OWASP's LLM01 guidance is careful on this point: there may not be foolproof prevention. That is not a reason to give up. It is a reason to layer controls so one model failure does not become a full application compromise.

"unclear if there are fool-proof methods"
OWASP LLM01:2025 - why layered mitigation matters

Controls that matter more than clever prompting

The strongest controls are boring software security controls adapted to LLM workflows. Use per-user authorization before retrieval. Give tools narrow scopes. Use read-only credentials where possible. Apply deterministic validation to every tool call. Avoid free-form code execution. Keep sensitive data out of prompts unless it is truly needed. Make the model ask for human approval before actions with financial, legal, security, or privacy consequences.

Output handling deserves the same attention as input handling. If the model returns HTML, Markdown, SQL, code, JSON, links, file paths, or tool parameters, validate those outputs in normal software. Parse structured output with a schema. Reject unknown fields. Validate destinations. Refuse actions that do not match the user's original intent and permissions.

Useful architecture patterns

The dual-LLM pattern separates privileged planning from untrusted-content processing. A privileged model receives trusted user intent and may call tools. A quarantined model reads untrusted text without tool access and returns bounded summaries or extracted fields. The privileged side can refer to those results, but untrusted text does not get direct access to tools.

Action-selector designs go further: the model does not invent arbitrary tool calls. It chooses from a constrained set of actions, and ordinary code decides whether the action is allowed. Plan-then-execute designs separate a proposed plan from execution, giving the application and user a chance to review before anything irreversible happens. Context minimization reduces the amount of untrusted and sensitive material present in any one model call.

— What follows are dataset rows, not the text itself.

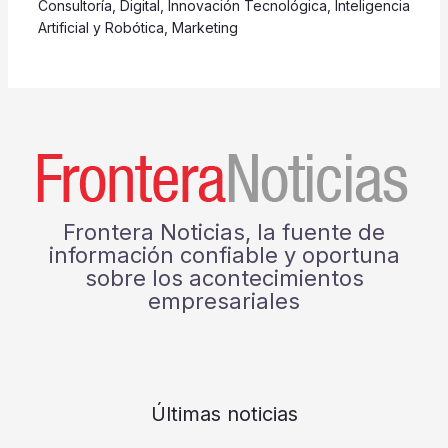
Consultoría
,
Digital
,
Innovación Tecnológica
,
Inteligencia
Artificial y Robótica
,
Marketing
Frontera Noticias, la fuente de
información confiable y oportuna
sobre los acontecimientos
empresariales
Últimas noticias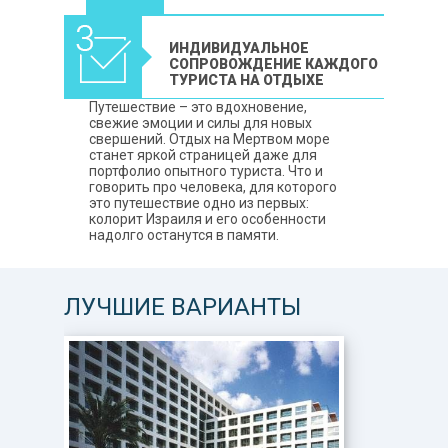
ИНДИВИДУАЛЬНОЕ
СОПРОВОЖДЕНИЕ КАЖДОГО
ТУРИСТА НА ОТДЫХЕ
Путешествие – это вдохновение,
свежие эмоции и силы для новых
свершений. Отдых на Мертвом море
станет яркой страницей даже для
портфолио опытного туриста. Что и
говорить про человека, для которого
это путешествие одно из первых:
колорит Израиля и его особенности
надолго останутся в памяти.
ЛУЧШИЕ ВАРИАНТЫ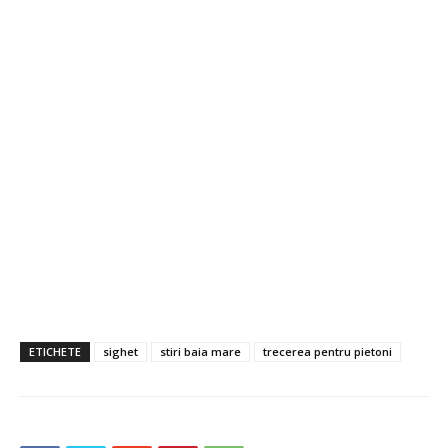
ETICHETE
sighet
stiri baia mare
trecerea pentru pietoni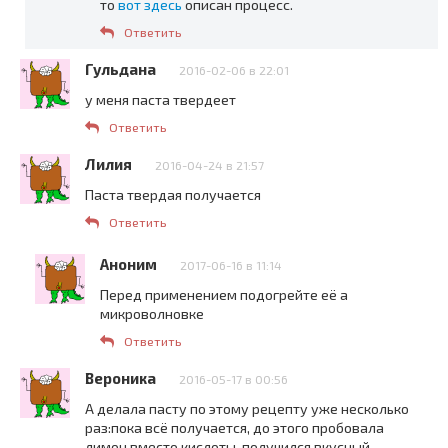
то
вот здесь
описан процесс.
Ответить
Гульдана
2016-02-06 в 22:01
у меня паста твердеет
Ответить
Лилия
2016-04-24 в 21:57
Паста твердая получается
Ответить
Аноним
2017-06-16 в 11:14
Перед применением подогрейте её а
микроволновке
Ответить
Вероника
2016-05-17 в 00:56
А делала пасту по этому рецепту уже несколько
раз:пока всё получается, до этого пробовала
лимон вместо кислоты-получился вкусный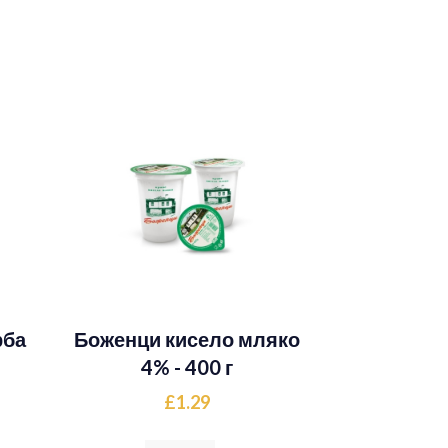
рба
Боженци кисело мляко
4% - 400 г
£1.29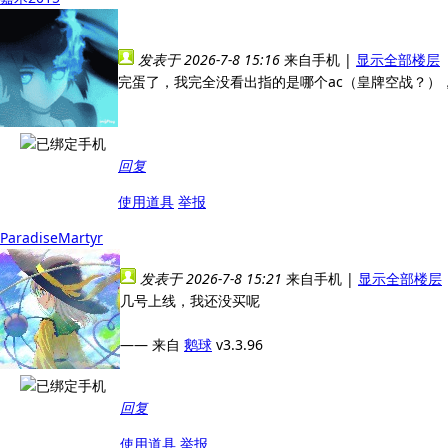
发表于 2026-7-8 15:16
来自手机
|
显示全部楼层
完蛋了，我完全没看出指的是哪个ac（皇牌空战？）
回复
使用道具
举报
ParadiseMartyr
发表于 2026-7-8 15:21
来自手机
|
显示全部楼层
几号上线，我还没买呢
—— 来自
鹅球
v3.3.96
回复
使用道具
举报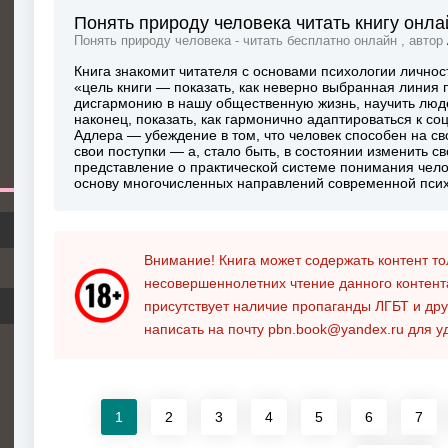
Понять природу человека читать книгу онла
Понять природу человека - читать бесплатно онлайн , автор
Книга знакомит читателя с основами психологии личнос
«цель книги — показать, как неверно выбранная линия 
дисгармонию в нашу общественную жизнь, научить люде
наконец, показать, как гармонично адаптироваться к с
Адлера — убеждение в том, что человек способен на св
свои поступки — а, стало быть, в состоянии изменить с
представление о практической системе понимания чело
основу многочисленных направлений современной пси
Внимание! Книга может содержать контент т
несовершеннолетних чтение данного контен
присутствует наличие пропаганды ЛГБТ и дру
написать на почту
pbn.book@yandex.ru
для у
1
2
3
4
5
6
7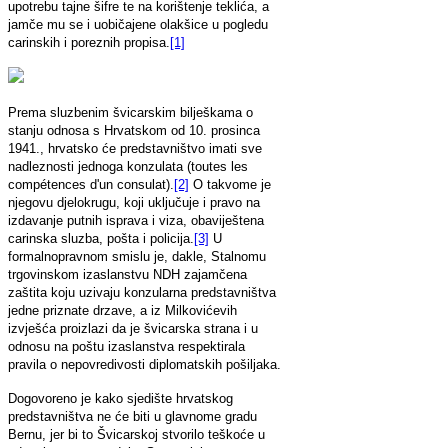
upotrebu tajne šifre te na korištenje teklića, a
jamče mu se i uobičajene olakšice u pogledu
carinskih i poreznih propisa.
[1]
Prema sluzbenim švicarskim bilješkama o
stanju odnosa s Hrvatskom od 10. prosinca
1941., hrvatsko će predstavništvo imati sve
nadleznosti jednoga konzulata (toutes les
compétences d'un consulat).
[2]
O takvome je
njegovu djelokrugu, koji uključuje i pravo na
izdavanje putnih isprava i viza, obaviještena
carinska sluzba, pošta i policija.
[3]
U
formalnopravnom smislu je, dakle, Stalnomu
trgovinskom izaslanstvu NDH zajamčena
zaštita koju uzivaju konzularna predstavništva
jedne priznate drzave, a iz Milkovićevih
izvješća proizlazi da je švicarska strana i u
odnosu na poštu izaslanstva respektirala
pravila o nepovredivosti diplomatskih pošiljaka.
Dogovoreno je kako sjedište hrvatskog
predstavništva ne će biti u glavnome gradu
Bernu, jer bi to Švicarskoj stvorilo teškoće u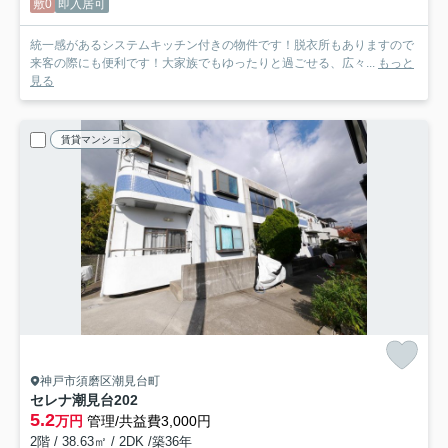
敷0
即入居可
統一感があるシステムキッチン付きの物件です！脱衣所もありますので
来客の際にも便利です！大家族でもゆったりと過ごせる、広々...
もっと
見る
賃貸マンション
神戸市須磨区潮見台町
セレナ潮見台
202
5.2
万円
管理/共益費3,000円
2階 / 38.63㎡ / 2DK /築36年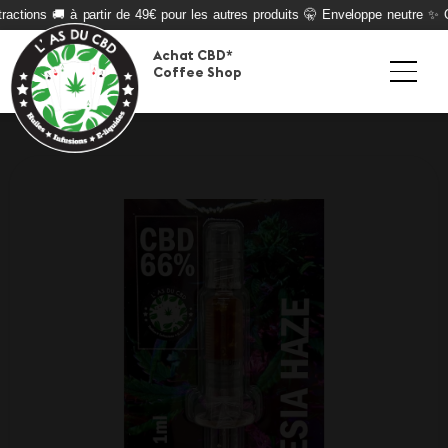
actions 🚚 à partir de 49€ pour les autres produits 🤫 Enveloppe neutre ✨ Qu
Achat CBD*
Coffee Shop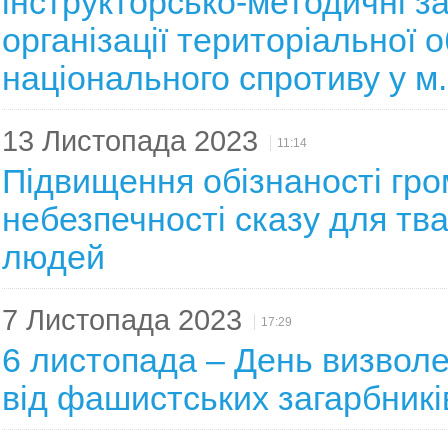
інструкторсько-методичні з
організації територіальної 
національного спротиву у м.
13 Листопада 2023
11:14
Підвищення обізнаності гр
небезпечності сказу для тв
людей
7 Листопада 2023
17:29
6 листопада – День визвол
від фашистських загарбникі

Why input filtering alone fails

Filters are useful as one signal. They are not a complete defense. Natural language is flexible, and malicious instructions can be paraphrased, encoded, split across documents, hidden in markup, embedded in images, or disguised as data. A model-based detector can catch known patterns, but it can also miss adaptive attacks or block legitimate content.

Use filters to reduce noise and catch obvious cases. Then assume some hostile content will pass through. The hard controls are downstream: privileges, validation, confirmations, sandboxing, monitoring, and rollback.

"multiple layers of defense"
Google DeepMind, Gemini safeguards - defense-in-depth summary

Defensive checklist

  • Map inputs. Identify every place untrusted text can enter model context.
  • Map authority. List every tool, credential, dataset, and user-facing output the model can influence.
  • Apply least privilege. Scope retrieval and tool access to the current user and task.
  • Validate tool calls. Enforce policy outside the model before execution.
  • Use allow-lists. Prefer known actions, domains, recipients, and parameters over open-ended generation.
  • Add human review. Require confirmation for destructive, external, financial, legal, privacy, or security-impacting actions.
  • Instrument everything. Log retrieved sources, prompts, outputs, tool calls, denials, and user confirmations.
  • Red-team continuously. Re-run tests as models, tools, prompts, retrieval, and product flows change.